[RFC] insert_data_stream/get_data_stream returning more keys

Mon Nov 17 23:13:11 GMT 2008

-----BEGIN PGP SIGNED MESSAGE-----
Hash: SHA1

I've been thinking a bit about how to structure a more complete
"universal fetch" that can be a bit more optimal for pack repositories
than our current generic fetch.

The current general-case has to double-handle the inventory data,
because it needs to determine what file texts to transmit and send them
before it sends the inventory data. What we would really like is to be
able to stream the inventory records across, and as we go, look at them
to see what file texts need to be transmitted. (It is how the "Packer"
code does the transmission.)

This becomes even more important with CHK repositories, because there we
have CHK pages that store the real info on the inventory, more than just
the actual inventory records.

It also may have some bearing with stacked (shallow?) branches, which
will occasionally want to get more records stored.
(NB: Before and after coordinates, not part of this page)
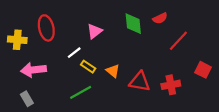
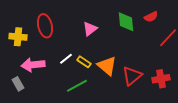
white line: (74, 53) -> (66, 59), moved
orange triangle: (113, 71) -> (107, 66), size x1.5
red triangle: (140, 82) -> (132, 76), turned -50
gray rectangle: (27, 99) -> (18, 84), moved

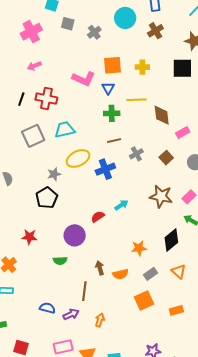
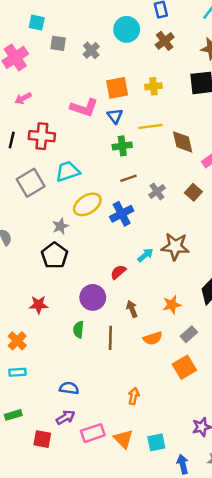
brown star: (161, 196) -> (175, 246), moved
green semicircle: (60, 261) -> (78, 330), turned 104
brown arrow: (100, 268) -> (132, 309), moved
brown line: (84, 291) -> (110, 338), moved
purple arrow: (71, 314) -> (65, 417), moved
What I was thinking was a sort of iterator that could tell you about
more keys that it wants you to fetch, I'm not sure about whether
get_record_stream should be saying this versus insert_record_stream,
though right now I'm thinking insert_record_stream.

The idea would be a loop something like:

keys = [('revision', revision_id) for revision_id
        in revision_ids]

while keys:
  stream = source.get_record_stream(keys)
  keys = target.insert_record_stream(stream)
  # filter out keys which are already present locally

The idea is that you could start with "Revision" texts, which could then
tell you about the inventory texts you need to fetch (though currently
these start with the same revision_ids, and that is mostly unlikely to
change).
Then as those are inserted it would tell you about the chk_map pages you
would want to get, and when those are inserted it could tell you about
the file texts (or on released format, the inventories would tell you
right away about the file texts).

This also needs to be done on Repository, since it would need to figure
out which VersionedFile each record goes (revisions, inventories, file
texts, have a separate index, etc.)

For the smart-server protocol, we could adapt it to be in 2 parts. On
the server it would be:

def handle_request(self, keys):
  while keys:
    stream = self.get_record_stream(keys)
    keys = self.send_and_analyze(stream)

If we allow the "send_and_analyze" to include a "more pending" flag,
then the client would receive all of the revisions, inventories,
chk_maps, and texts in a single extra-long stream. And while it would
then reference texts that it was already sending, that can be handled by
the simple "filter out" step.

The other possibility would be to turn the return value into an
iterator, rather than all-at-once. But since you can't place another
request until the current one finishes, I don't think it would be a big
win. The callers would just end up buffering the values until they can
place the next request, so we might as well do the work for them.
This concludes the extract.